Politica linguistica      Archivio



Si possono indicare sotto la designazione di politica linguistica le scelte compiute da governi e da classi egemoni atte a favorire, nel quadro di una più generale politica culturale, la diffusione di un determinato modello di lingua o di un determinato assetto linguistico nazionale. Vi è un nesso, infatti, tra potere politico, egemonia culturale e diffusione di una lingua, come dimostra l'espansione del latino nell'impero romano, dello spagnolo e del portoghese oltreoceano, e in genere della lingua dei colonizzatori tra i colonizzati.

Molto spesso la politica linguistica si è tradotta nel tentativo di imporre dall'esterno un modello in tutto o in parte estraneo, a danno delle lingue di minoranza e dei dialetti. Esemplare il caso del cosiddetto giacobinismo linguistico della rivoluzione francese, ispirato alle idee dell'abbé Grégoire, che avevano come fine l'imposizione della lingua nazionale e la soppressione delle parlate locali. Nell'Ottocento fu sviluppato anche a livello teorico il legame lingua-nazione (in Italia da G. Vegezzi-Ruscalla), con la tendenza a considerare illegittime le minoranze alloglotte.

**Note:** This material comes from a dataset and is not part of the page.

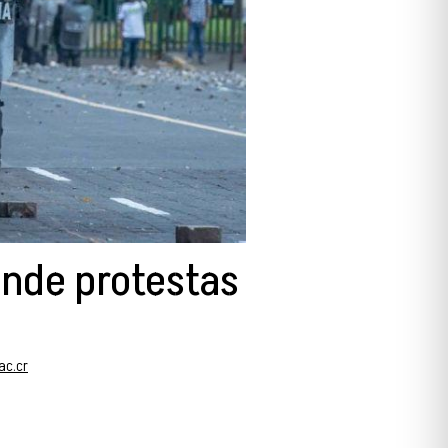
ende protestas
ac.cr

Gli strumenti usuali della politica linguistica sono la scuola, l'azione della pubblica amministrazione, della stampa, talora anche della chiesa (la predicazione); possono venir impiegate allo scopo le attività di promozione culturale (il teatro, la divulgazione, di recente la radio, la televisione). In alcuni casi la politica linguistica si apparenta con forme di nazionalismo (nazionalismo linguistico), come nel caso della campagna xenofoba del fascismo contro i forestierismi e contro le minoranze franco-provenzali, tedesche e slovene (si arrivò a ritoccare la toponomastica, e anche ad italianizzare i cognomi).

Forme meno rozze assume la politica linguistica quando valorizza le risorse e la tradizione del territorio (si pensi alla politica culturale di Lorenzo il Magnifico o di Cosimo de' Medici, quest'ultimo protettore dell'Accademia fiorentina). Si pensi, ancora, al caso di un territorio di confine, esposto a tendenze diverse, posto di fronte alla scelta di una determinata nazionalità linguistica: il destino del Piemonte, ad es., regione a cavallo tra Francia e Italia, fu deciso dalla politica linguisticaI di Emanuele Filiberto, che adottò l'italiano al posto del latino nell'uso giudiziario e amministrativo. Durante l'occupazione napoleonica fu tentata (con la consueta politica linguistica francese di tipo centralistico) la de-italianizzazione del Piemonte, allora annesso alla Francia.

Anche la politica linguistica può assumere l'aspetto di una promozione della cultura nello stato. Uno scrittore come Manzoni pose una questione di grande portata sociale: la necessità di diffondere l'italiano a livello popolare nell'Italia appena unificata.